Page images and extracted text:
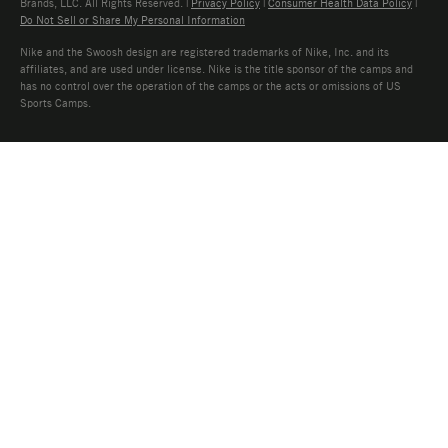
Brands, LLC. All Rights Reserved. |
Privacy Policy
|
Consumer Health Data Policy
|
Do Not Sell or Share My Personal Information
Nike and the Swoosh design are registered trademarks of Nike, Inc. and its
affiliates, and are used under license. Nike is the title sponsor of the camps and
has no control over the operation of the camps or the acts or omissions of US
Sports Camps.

PROBLEM DESCRIPTION
Please quote exactly the lines from the one containing "affiliates, and are" through the last line of the records above, both included, and nothing else.

REPLY TO THE EXERCISE
affiliates, and are used under license. Nike is the title sponsor of the camps and
has no control over the operation of the camps or the acts or omissions of US
Sports Camps.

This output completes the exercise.